You can even do it while you wash up – simply immerse yourself in the sensations and smells of the water and dishes for just six minutes, and your stress levels will decrease by up to 27 per cent, and mental energy up by 25 per cent, according to a recent study.
Consider an online mindfulness course like Be Mindful Online from the Mental Health Foundation (£60; mentalhealth.org.uk). An Oxford University study found it reduced stress and worry by 40 per cent.
2. Treat your gut
We’ve long known there’s a connection between the gut and the emotions – who hasn’t had ‘butterflies’ when nervous or felt all churned up when stressed? Now Dutch scientists have shown that boosting good bacteria in the gut by taking a supplement containing Bifidobacterium and lactobacillus for four weeks has a positive impact on mood, reducing the risk of depression.
Another study, from Oxford University, found that boosting your intake of prebiotics – food for your gut’s good bacteria – lowers levels of the stress hormone cortisol in the bloodstream. Garlic and onions are natural sources of prebiotics or try a supplement.
3. Get your heart rate going!
Get active and you’ll soon feel better in mind and body. According to new research from Queen’s University in Belfast, people who start to exercise regularly feel better about their bodies within two weeks - long before any physical changes start to happen.
4. Eat the Med way
It’s well-known that following a Mediterranean diet – lots of fresh fruit and vegetables, whole grains, fish and healthy fats such as olive oil and nuts, with moderate amounts of lean meat and dairy products – is good news for heart health, but what’s less well-known is that it’s just as good for your head.
Not only are people who eat a Mediterranean diet at lower risk of getting dementia, but they are also less prone to depression, according to a study from Spain, which tracked 15,000 people for 10 years. Aim for a variety of colours of fresh produce to get the full range of brain-boosting antioxidants.
5. Try a natural mood booster
Sometimes we need some extra help, and the right supplement can make a big difference. St John’s Wort is a traditional herbal mood booster that recent studies have shown can be effective at treating mild-to-moderate depression.

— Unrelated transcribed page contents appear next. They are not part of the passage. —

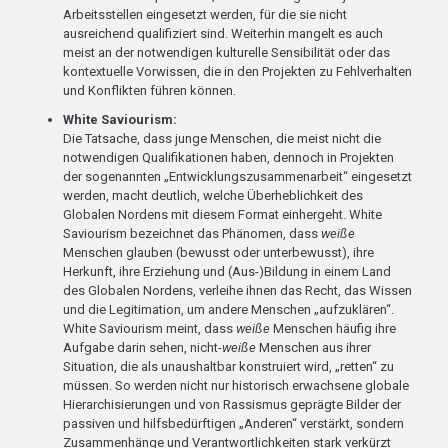
Arbeitsstellen eingesetzt werden, für die sie nicht
ausreichend qualifiziert sind. Weiterhin mangelt es auch
meist an der notwendigen kulturelle Sensibilität oder das
kontextuelle Vorwissen, die in den Projekten zu Fehlverhalten
und Konflikten führen können.
White Saviourism:
Die Tatsache, dass junge Menschen, die meist nicht die
notwendigen Qualifikationen haben, dennoch in Projekten
der sogenannten „Entwicklungszusammenarbeit“ eingesetzt
werden, macht deutlich, welche Überheblichkeit des
Globalen Nordens mit diesem Format einhergeht. White
Saviourism bezeichnet das Phänomen, dass
weiße
Menschen glauben (bewusst oder unterbewusst), ihre
Herkunft, ihre Erziehung und (Aus-)Bildung in einem Land
des Globalen Nordens, verleihe ihnen das Recht, das Wissen
und die Legitimation, um andere Menschen „aufzuklären“.
White Saviourism meint, dass
weiße
Menschen häufig ihre
Aufgabe darin sehen, nicht-
weiße
Menschen aus ihrer
Situation, die als unaushaltbar konstruiert wird, „retten“ zu
müssen. So werden nicht nur historisch erwachsene globale
Hierarchisierungen und von Rassismus geprägte Bilder der
passiven und hilfsbedürftigen „Anderen“ verstärkt, sondern
Zusammenhänge und Verantwortlichkeiten stark verkürzt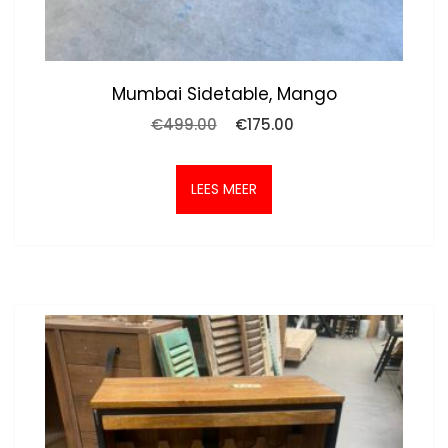
Mumbai Sidetable, Mango
Oorspronkelijke
Huidige
€
499.00
€
175.00
prijs
prijs
was:
is:
€499.00.
€175.00.
LEES MEER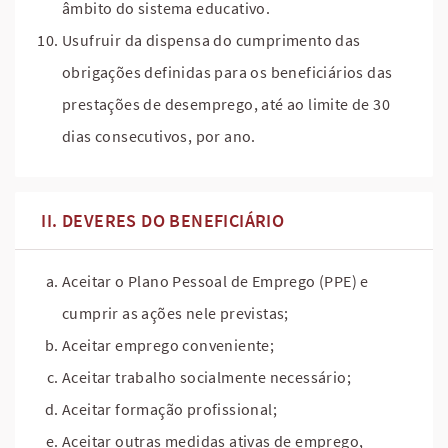
âmbito do sistema educativo.
Usufruir da dispensa do cumprimento das
obrigações definidas para os beneficiários das
prestações de desemprego, até ao limite de 30
dias consecutivos, por ano.
DEVERES DO BENEFICIÁRIO
Aceitar o Plano Pessoal de Emprego (PPE) e
cumprir as ações nele previstas;
Aceitar emprego conveniente;
Aceitar trabalho socialmente necessário;
Aceitar formação profissional;
Aceitar outras medidas ativas de emprego,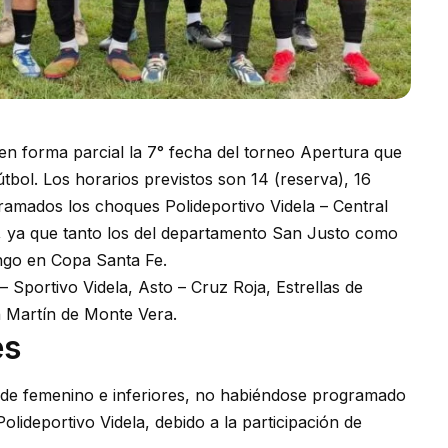
en forma parcial la 7° fecha del torneo Apertura que
tbol. Los horarios previstos son 14 (reserva), 16
ramados los choques Polideportivo Videla – Central
, ya que tanto los del departamento San Justo como
ngo en Copa Santa Fe.
Sportivo Videla, Asto – Cruz Roja, Estrellas de
n Martín de Monte Vera.
es
 de femenino e inferiores, no habiéndose programado
olideportivo Videla, debido a la participación de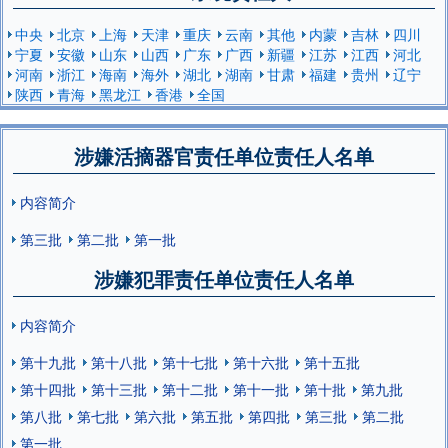
中央
北京
上海
天津
重庆
云南
其他
内蒙
吉林
四川
宁夏
安徽
山东
山西
广东
广西
新疆
江苏
江西
河北
河南
浙江
海南
海外
湖北
湖南
甘肃
福建
贵州
辽宁
陕西
青海
黑龙江
香港
全国
涉嫌活摘器官责任单位责任人名单
内容简介
第三批
第二批
第一批
涉嫌犯罪责任单位责任人名单
内容简介
第十九批
第十八批
第十七批
第十六批
第十五批
第十四批
第十三批
第十二批
第十一批
第十批
第九批
第八批
第七批
第六批
第五批
第四批
第三批
第二批
第一批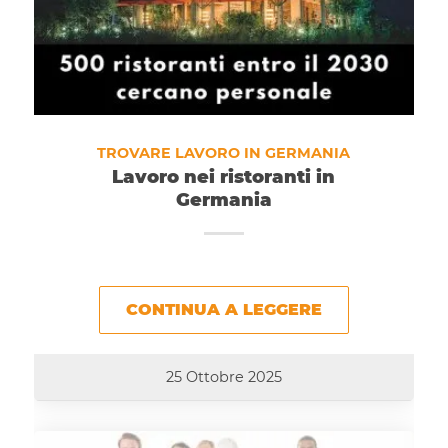
TROVARE LAVORO IN GERMANIA
Lavoro nei ristoranti in
Germania
CONTINUA A LEGGERE
25 Ottobre 2025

Top 5 instant mood boosters:
SMILE! Consciously activating your smile muscles lowers the stress response and releases ‘happy’ chemicals in the brain just as effectively as a spontaneous smile;
WALK TALL Walking with good posture instantly promotes a positive self-image, say scientists at Ohio State University;
BE CATTY It’s official - watching funny online clips of cats boosts energy and positive emotions, and decreases anxiety;
SIT LESS Spend less time on your derrière and you’ll feel happier as well as healthier. According to a new study from Australia, the more time you spend on your feet, the lower your risk of anxiety;
LISTEN TO HAPPY MUSIC We now have scientific proof that upbeat music can create a lasting improvement in your mood.